Media-generated hysterics are nothing new. Even though the news is often wrong in its prediction of pandemics, the public still eats up obesity stories on the evening news. These days, you can’t turn on a television without seeing another news report about how Americans are getting fatter, how atrocious that’s supposed to be and how this negatively affects absolutely everyone – even those who are fit and thin.

A recent study published in the New England Journal of Medicine that has gained a lot of attention claims obesity is socially contagious. That’s right; the obese are now being blamed for making other people fat. Even more, China no longer allows fat Westerners to adopt its children, and overweight people are being blamed for leaving bigger carbon footprints and worsening global warming. What bothers me most, however, is that this war on obesity doesn’t demonize viruses, terrorists or drug cartels but rather an entire segment of everyday people.

These people should be pissed. Just about every local news story on the obesity epidemic (and they run every day) includes footage of overweight bystanders going about their daily lives, with the camera zoomed in on their stomachs. The cameraman conveniently leaves their heads out of the frame. They don’t even know they’re being filmed. The blogosphere calls this the “headless fattie” camera shot, and I bet now you’ll recognize it everywhere.

By this logic, it should also be acceptable for “Girls Gone Wild” to produce videos of headless, ample-chested college girls without their permission. All the important body parts are on film, right? Now, imagine those images flaunted every day during primetime. Rightly angered feminists would have a lawsuit drawn up within days.

For some reason, though, it’s mandated that similar images of fat people be shown on a daily basis. With such a populous demographic certain to be offended by these images, where’s the class action lawsuit or the public outcry? Where are the investigative journalists to expose the truth? I suppose there’s little incentive for news organizations that profit from fear mongering to print a story about the immorality of their own practices.

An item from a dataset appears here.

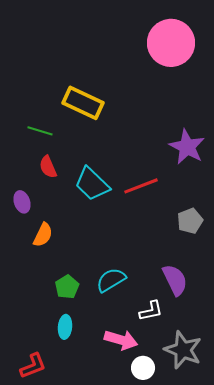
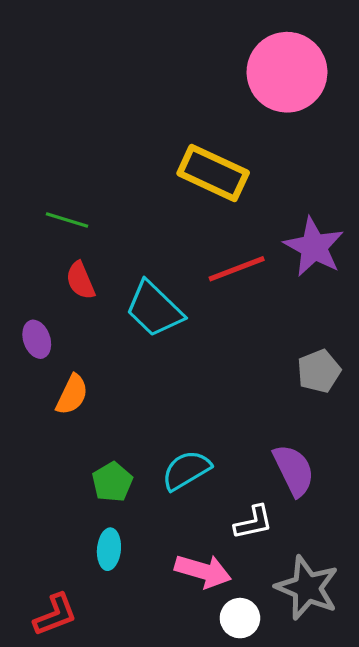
yellow rectangle: (83, 103) -> (213, 173), moved
red line: (141, 186) -> (237, 269), moved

In the end, however, it’s becoming clearer that once again the hysteria may be for naught. The Centers for Disease Control and Prevention recently published a study in the Journal of the American Medical Association substantiating that 25 extra pounds may actually be good for your health. This directly contradicts a heavily publicized and subsequently discredited 2004 study (also from the CDC) that claimed that obesity was set to outpace smoking as one of the major causes of death in America.

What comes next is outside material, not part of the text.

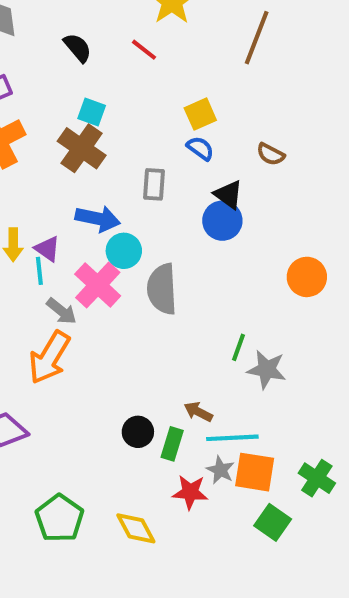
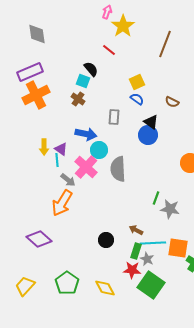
black semicircle: (78, 48) -> (91, 69), moved
brown cross: (82, 148) -> (78, 99), size x0.6
green rectangle: (172, 444) -> (136, 251), moved
orange square: (255, 472) -> (178, 248), moved
green square: (273, 522) -> (151, 285), moved, size x1.5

In the 2004 study, the CDC neglected to differentiate between morbid obesity – which afflicts only a tiny segment of the population – and being simply overweight, which is far more common. The number of deaths attributed to obesity has since been revised from 400,000 to 26,000 per year, almost an eightfold decrease.

While the morbidly obese experience a dearth of health problems that create some very scary statistics and great negative news, it turns out being mildly obese or overweight may actually be good for the immune system. Unfortunately, these massive revisions will never garner as much media attention or fervor as the studies that generated this crusade. So the hysteria and the stigmatization live on – and the media loves it.